▶ **EXTRACTED ENTRIES**
◇ ◇ ◇ ◇ ◇ ◇ ◇
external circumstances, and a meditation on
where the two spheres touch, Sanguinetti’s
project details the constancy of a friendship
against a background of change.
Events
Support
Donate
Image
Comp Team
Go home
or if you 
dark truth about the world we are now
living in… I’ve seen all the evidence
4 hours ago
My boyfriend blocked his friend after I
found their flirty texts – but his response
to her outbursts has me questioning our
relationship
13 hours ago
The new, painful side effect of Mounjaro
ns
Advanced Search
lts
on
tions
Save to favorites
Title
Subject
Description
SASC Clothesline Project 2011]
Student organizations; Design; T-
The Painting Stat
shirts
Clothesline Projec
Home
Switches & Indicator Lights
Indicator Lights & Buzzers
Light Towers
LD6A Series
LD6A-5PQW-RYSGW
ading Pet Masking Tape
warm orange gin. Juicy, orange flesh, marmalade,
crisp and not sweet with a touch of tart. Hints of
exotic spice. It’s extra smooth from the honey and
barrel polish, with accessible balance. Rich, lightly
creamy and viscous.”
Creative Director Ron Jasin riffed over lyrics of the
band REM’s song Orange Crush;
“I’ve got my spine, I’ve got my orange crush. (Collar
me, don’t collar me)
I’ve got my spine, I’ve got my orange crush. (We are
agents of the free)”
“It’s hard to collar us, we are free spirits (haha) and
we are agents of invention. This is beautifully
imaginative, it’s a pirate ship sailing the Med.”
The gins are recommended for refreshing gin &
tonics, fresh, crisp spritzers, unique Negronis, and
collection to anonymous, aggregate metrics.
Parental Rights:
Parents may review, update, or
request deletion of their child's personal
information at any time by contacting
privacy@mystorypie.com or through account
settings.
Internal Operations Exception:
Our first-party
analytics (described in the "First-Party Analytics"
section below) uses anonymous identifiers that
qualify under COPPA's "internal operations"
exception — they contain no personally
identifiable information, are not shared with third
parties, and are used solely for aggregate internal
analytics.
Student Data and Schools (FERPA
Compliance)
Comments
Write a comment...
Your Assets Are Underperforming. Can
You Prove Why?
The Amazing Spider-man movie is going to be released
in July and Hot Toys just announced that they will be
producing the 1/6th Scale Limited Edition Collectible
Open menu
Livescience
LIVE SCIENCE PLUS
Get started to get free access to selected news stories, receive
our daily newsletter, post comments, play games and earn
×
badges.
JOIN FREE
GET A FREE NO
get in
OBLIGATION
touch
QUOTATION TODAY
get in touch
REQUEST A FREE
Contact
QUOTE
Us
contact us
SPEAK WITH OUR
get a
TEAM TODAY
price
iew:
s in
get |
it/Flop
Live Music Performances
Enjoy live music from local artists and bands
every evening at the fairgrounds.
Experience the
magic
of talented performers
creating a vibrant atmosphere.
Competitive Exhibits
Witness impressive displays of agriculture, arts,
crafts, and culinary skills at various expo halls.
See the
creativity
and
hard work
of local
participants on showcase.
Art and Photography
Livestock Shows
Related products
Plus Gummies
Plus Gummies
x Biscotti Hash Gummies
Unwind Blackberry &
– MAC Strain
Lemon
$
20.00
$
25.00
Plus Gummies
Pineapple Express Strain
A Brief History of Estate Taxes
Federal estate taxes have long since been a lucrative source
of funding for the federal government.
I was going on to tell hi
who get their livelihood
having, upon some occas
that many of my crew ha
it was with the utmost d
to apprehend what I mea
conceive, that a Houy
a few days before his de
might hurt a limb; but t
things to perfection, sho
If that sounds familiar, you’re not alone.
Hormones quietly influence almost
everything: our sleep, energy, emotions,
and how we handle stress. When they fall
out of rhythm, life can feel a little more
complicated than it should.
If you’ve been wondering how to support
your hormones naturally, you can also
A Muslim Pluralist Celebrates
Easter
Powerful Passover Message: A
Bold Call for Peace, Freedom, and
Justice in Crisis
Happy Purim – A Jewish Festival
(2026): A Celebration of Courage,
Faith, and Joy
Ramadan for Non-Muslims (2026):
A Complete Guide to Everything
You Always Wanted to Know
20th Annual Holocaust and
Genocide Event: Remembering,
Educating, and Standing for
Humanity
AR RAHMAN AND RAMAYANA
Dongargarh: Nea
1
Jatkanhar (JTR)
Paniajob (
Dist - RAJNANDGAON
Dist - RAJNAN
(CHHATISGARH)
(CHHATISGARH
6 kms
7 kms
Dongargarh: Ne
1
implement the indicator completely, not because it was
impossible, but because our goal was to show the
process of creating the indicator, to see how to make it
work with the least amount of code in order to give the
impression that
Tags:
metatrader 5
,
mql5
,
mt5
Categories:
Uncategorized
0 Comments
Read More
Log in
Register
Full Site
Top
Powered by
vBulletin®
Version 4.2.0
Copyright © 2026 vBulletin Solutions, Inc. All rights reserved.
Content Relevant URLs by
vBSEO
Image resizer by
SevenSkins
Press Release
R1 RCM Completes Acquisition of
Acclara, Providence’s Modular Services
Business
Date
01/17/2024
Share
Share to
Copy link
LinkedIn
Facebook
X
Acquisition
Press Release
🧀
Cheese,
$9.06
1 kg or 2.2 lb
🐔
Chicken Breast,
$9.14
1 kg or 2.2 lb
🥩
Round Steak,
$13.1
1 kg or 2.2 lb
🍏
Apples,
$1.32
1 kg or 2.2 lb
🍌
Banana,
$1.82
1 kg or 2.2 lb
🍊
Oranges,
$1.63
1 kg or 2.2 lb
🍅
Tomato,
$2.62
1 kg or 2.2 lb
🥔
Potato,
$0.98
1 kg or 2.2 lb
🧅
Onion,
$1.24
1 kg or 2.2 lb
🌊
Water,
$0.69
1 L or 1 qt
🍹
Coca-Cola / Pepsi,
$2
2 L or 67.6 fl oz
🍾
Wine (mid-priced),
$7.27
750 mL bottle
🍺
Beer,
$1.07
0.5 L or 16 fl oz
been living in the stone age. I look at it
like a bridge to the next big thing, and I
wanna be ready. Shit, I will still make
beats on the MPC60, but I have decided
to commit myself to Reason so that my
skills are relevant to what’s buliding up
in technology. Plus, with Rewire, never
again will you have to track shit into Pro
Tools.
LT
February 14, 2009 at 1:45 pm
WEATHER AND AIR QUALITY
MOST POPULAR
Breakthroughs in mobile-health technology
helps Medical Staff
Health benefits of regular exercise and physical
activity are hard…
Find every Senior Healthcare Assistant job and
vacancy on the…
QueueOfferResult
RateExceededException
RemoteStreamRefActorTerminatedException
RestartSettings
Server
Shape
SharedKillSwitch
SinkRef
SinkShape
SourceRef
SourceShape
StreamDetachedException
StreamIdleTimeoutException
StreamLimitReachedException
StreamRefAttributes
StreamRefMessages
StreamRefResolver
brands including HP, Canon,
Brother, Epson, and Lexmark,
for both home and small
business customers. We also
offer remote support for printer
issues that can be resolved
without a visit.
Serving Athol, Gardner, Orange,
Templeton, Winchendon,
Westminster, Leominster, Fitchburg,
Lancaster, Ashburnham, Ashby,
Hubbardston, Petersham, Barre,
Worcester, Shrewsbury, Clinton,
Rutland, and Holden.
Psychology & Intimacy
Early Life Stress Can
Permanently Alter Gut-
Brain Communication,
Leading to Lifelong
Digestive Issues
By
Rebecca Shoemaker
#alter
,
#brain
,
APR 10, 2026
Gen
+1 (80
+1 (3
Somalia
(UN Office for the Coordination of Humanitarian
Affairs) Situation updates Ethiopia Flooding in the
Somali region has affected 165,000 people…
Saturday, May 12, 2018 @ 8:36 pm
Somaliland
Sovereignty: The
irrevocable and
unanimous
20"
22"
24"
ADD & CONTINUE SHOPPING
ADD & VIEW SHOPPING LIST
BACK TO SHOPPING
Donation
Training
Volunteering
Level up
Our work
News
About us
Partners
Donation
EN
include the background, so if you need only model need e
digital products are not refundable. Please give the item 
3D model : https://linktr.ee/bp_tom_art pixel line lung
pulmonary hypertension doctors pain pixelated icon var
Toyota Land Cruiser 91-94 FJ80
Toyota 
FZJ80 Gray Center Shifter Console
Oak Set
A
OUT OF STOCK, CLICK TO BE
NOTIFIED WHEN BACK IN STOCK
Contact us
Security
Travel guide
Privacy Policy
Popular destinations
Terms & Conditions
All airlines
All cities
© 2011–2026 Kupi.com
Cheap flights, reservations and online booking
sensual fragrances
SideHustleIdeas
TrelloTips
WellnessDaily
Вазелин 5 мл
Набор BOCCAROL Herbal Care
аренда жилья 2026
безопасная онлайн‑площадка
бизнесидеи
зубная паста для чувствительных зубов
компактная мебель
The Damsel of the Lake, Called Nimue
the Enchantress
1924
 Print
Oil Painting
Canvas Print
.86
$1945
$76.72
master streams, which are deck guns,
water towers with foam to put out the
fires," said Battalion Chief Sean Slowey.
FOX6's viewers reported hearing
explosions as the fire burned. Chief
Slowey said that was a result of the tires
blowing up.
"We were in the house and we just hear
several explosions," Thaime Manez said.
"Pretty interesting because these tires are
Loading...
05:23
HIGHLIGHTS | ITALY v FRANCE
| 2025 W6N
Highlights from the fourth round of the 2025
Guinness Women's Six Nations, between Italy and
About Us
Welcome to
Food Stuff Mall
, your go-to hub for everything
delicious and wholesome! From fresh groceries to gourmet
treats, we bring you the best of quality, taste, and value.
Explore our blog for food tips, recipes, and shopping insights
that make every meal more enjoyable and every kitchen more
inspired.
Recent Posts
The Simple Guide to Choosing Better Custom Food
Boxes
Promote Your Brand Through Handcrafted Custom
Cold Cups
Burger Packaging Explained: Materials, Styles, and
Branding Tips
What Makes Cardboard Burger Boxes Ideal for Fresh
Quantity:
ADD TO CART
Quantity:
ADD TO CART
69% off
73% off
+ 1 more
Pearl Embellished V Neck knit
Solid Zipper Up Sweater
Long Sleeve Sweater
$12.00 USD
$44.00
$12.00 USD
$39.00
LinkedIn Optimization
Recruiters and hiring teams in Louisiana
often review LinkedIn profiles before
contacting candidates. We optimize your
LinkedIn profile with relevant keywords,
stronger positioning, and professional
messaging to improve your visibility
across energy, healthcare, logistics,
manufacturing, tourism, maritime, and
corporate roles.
◇ ◇ ◇ ◇ ◇ ◇ ◇
▶ **TASK TO COMPLETE**
Please go through the listing and return each line that has "agents" in it.

▶ **REPLY TO THE TASK**
agents of the free)”
we are agents of invention. This is beautifully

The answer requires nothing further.